Collected data entries:
>>>>
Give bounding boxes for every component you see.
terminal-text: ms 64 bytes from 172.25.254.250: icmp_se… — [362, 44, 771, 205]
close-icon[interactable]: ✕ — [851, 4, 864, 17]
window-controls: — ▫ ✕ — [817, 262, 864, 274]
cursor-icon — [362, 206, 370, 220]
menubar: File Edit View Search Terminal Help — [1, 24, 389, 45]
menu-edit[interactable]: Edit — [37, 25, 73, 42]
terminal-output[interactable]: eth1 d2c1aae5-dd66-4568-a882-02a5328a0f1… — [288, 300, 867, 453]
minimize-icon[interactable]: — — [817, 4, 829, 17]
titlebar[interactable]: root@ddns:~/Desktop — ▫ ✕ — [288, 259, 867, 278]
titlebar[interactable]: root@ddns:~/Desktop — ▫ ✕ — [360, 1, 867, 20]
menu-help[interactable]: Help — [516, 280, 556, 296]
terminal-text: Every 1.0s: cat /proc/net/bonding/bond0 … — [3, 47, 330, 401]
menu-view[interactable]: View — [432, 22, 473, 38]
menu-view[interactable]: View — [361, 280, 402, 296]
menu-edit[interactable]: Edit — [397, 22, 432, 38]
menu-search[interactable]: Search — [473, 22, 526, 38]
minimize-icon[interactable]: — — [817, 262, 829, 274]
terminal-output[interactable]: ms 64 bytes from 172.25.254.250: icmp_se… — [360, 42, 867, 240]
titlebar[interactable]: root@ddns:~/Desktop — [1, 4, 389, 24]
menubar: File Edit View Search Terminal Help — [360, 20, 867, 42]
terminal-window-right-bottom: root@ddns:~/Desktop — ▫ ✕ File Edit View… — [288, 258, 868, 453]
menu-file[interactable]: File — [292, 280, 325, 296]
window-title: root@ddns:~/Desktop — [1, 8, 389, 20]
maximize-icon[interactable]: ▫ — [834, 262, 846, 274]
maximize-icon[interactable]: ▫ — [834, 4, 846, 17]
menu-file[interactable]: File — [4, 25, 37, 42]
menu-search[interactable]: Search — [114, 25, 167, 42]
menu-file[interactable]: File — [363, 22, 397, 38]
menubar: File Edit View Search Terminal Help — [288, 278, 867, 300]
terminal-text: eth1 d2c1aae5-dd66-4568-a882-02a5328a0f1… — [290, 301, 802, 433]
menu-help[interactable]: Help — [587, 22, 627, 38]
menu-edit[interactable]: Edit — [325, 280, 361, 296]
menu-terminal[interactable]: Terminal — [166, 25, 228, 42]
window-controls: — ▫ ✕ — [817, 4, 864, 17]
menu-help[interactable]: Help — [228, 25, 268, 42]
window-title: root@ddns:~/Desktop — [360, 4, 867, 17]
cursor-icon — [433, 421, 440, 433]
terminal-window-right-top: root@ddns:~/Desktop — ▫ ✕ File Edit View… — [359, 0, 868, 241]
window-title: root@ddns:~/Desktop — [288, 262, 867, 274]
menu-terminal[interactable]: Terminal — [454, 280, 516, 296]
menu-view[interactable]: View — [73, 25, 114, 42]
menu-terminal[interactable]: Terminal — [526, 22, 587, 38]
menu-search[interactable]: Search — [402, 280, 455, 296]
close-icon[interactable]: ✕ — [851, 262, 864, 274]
<<<<
EXERCISE GOAL: All the records, from the first line to the last: repeat them exactly.

ANSWER SPACE:
Give bounding boxes for every component you see.
terminal-text: ms 64 bytes from 172.25.254.250: icmp_se… — [362, 44, 771, 205]
close-icon[interactable]: ✕ — [851, 4, 864, 17]
window-controls: — ▫ ✕ — [817, 262, 864, 274]
cursor-icon — [362, 206, 370, 220]
menubar: File Edit View Search Terminal Help — [1, 24, 389, 45]
menu-edit[interactable]: Edit — [37, 25, 73, 42]
terminal-output[interactable]: eth1 d2c1aae5-dd66-4568-a882-02a5328a0f1… — [288, 300, 867, 453]
minimize-icon[interactable]: — — [817, 4, 829, 17]
titlebar[interactable]: root@ddns:~/Desktop — ▫ ✕ — [288, 259, 867, 278]
titlebar[interactable]: root@ddns:~/Desktop — ▫ ✕ — [360, 1, 867, 20]
menu-help[interactable]: Help — [516, 280, 556, 296]
terminal-text: Every 1.0s: cat /proc/net/bonding/bond0 … — [3, 47, 330, 401]
menu-view[interactable]: View — [432, 22, 473, 38]
menu-view[interactable]: View — [361, 280, 402, 296]
menu-edit[interactable]: Edit — [397, 22, 432, 38]
menu-search[interactable]: Search — [473, 22, 526, 38]
minimize-icon[interactable]: — — [817, 262, 829, 274]
terminal-output[interactable]: ms 64 bytes from 172.25.254.250: icmp_se… — [360, 42, 867, 240]
titlebar[interactable]: root@ddns:~/Desktop — [1, 4, 389, 24]
menubar: File Edit View Search Terminal Help — [360, 20, 867, 42]
terminal-window-right-bottom: root@ddns:~/Desktop — ▫ ✕ File Edit View… — [288, 258, 868, 453]
menu-file[interactable]: File — [292, 280, 325, 296]
window-title: root@ddns:~/Desktop — [1, 8, 389, 20]
maximize-icon[interactable]: ▫ — [834, 262, 846, 274]
maximize-icon[interactable]: ▫ — [834, 4, 846, 17]
menu-file[interactable]: File — [4, 25, 37, 42]
menu-search[interactable]: Search — [114, 25, 167, 42]
menu-file[interactable]: File — [363, 22, 397, 38]
menubar: File Edit View Search Terminal Help — [288, 278, 867, 300]
terminal-text: eth1 d2c1aae5-dd66-4568-a882-02a5328a0f1… — [290, 301, 802, 433]
menu-help[interactable]: Help — [587, 22, 627, 38]
menu-edit[interactable]: Edit — [325, 280, 361, 296]
menu-terminal[interactable]: Terminal — [166, 25, 228, 42]
window-controls: — ▫ ✕ — [817, 4, 864, 17]
menu-help[interactable]: Help — [228, 25, 268, 42]
window-title: root@ddns:~/Desktop — [360, 4, 867, 17]
cursor-icon — [433, 421, 440, 433]
terminal-window-right-top: root@ddns:~/Desktop — ▫ ✕ File Edit View… — [359, 0, 868, 241]
window-title: root@ddns:~/Desktop — [288, 262, 867, 274]
menu-terminal[interactable]: Terminal — [454, 280, 516, 296]
menu-view[interactable]: View — [73, 25, 114, 42]
menu-terminal[interactable]: Terminal — [526, 22, 587, 38]
menu-search[interactable]: Search — [402, 280, 455, 296]
close-icon[interactable]: ✕ — [851, 262, 864, 274]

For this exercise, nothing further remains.